Terraform Project: Hello World with GCP Cloud Function and Load Balancer

This project demonstrates how to deploy a simple "Hello World" application using Google Cloud Platform (GCP). The application is built using a Cloud Function, exposed through a Load Balancer, and secured with appropriate configurations. The entire infrastructure is defined using Terraform, an infrastructure-as-code tool.

More about This Project

Cloud Function

A serverless function that returns "Hello World!" when accessed.

Load Balancer

Distributes incoming traffic to the Cloud Function.

Security

Implements secure configurations for the Cloud Function and Load Balancer.

Automated Testing

Uses Terratest to validate the infrastructure.

Prerequisites

This project requires following prerquisites:

Google Cloud Account: A GCP account with a project created.
Terraform Installed: Install Terraform from here.
Google Cloud SDK: Install the Google Cloud SDK from here.
Go Installed: Install Go from here (required for Terratest).

How to Use This Project

1. Clone the Repository +

Clone this repository to your local machine:

git clone https://github.com/your-repo/terraform-gcf.git
cd terraform-gcf

2. Set Up Google Cloud +

Authenticate with GCP:

gcloud auth application-default login

Set Your GCP Project:

gcloud config set project YOUR_PROJECT_ID

3. Initialize Terraform +

terraform init

4. Deploy the Infrastructure +

terraform apply

Terraform will show you a plan of the resources it will create.
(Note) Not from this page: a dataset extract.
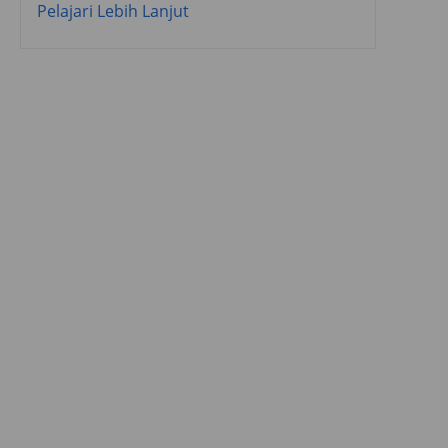
Pelajari Lebih Lanjut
Type yes to confirm and proceed.

5. Test the Deployment +

Once the deployment is complete, Terraform will output the following:

Cloud Function URL: The URL to access the Cloud Function directly.
Load Balancer IP: The public IP address of the Load Balancer.

Access the Cloud Function

Open the Cloud Function console and test the connection:

curl -m 70 -X POST https://us-central1-hello-world-454204.cloudfunctions.net/hello-world-function \
-H "Authorization: bearer $(gcloud auth print-identity-token)" \
-H "Content-Type: application/json" \
-d '{
    "message": "Hello World"
}'

Response: "Hi There, Its a deployment on Cloudfunction_1stgen"

Access the Load Balancer

The same test goes for the loadbalancer also. If we need the function to hit only by lb ip then we need to change the permission to lb only.

6. Run Automated Tests +

This project includes automated tests using Terratest. To run the tests:

Navigate to the tests directory:

cd tests
go test -v

The tests will:

Deploy the infrastructure.
Validate the Cloud Function and Load Balancer.
Destroy the infrastructure after the test.

7. Clean Up +

Destroy the infrastructure to avoid unnecessary charges, after completing the project:

terraform destroy

Type yes to confirm and proceed.

Project Structure

Here's an overview of the files and directories in this project:

What's Inside the Terraform Code?

Cloud Function

A simple Python function that returns "Hello World!".
Deployed using a serverless Cloud Function.
Configured to allow traffic from the Load Balancer.

Load Balancer

A global HTTP(S) Load Balancer that distributes traffic to the Cloud Function.
Uses a Serverless Network Endpoint Group (NEG) to connect to the Cloud Function.
Secured with an SSL certificate.

Security

Restricts access to the Cloud Function using IAM roles.
Ensures only the Load Balancer can invoke the Cloud Function.

Why?

Why is the Cloud Function URL not public?

By default, Cloud Functions are configured to allow only internal traffic or traffic from the Load Balancer. To make the URL public, set the ingress_settings to ALLOW_ALL in the Cloud Function configuration.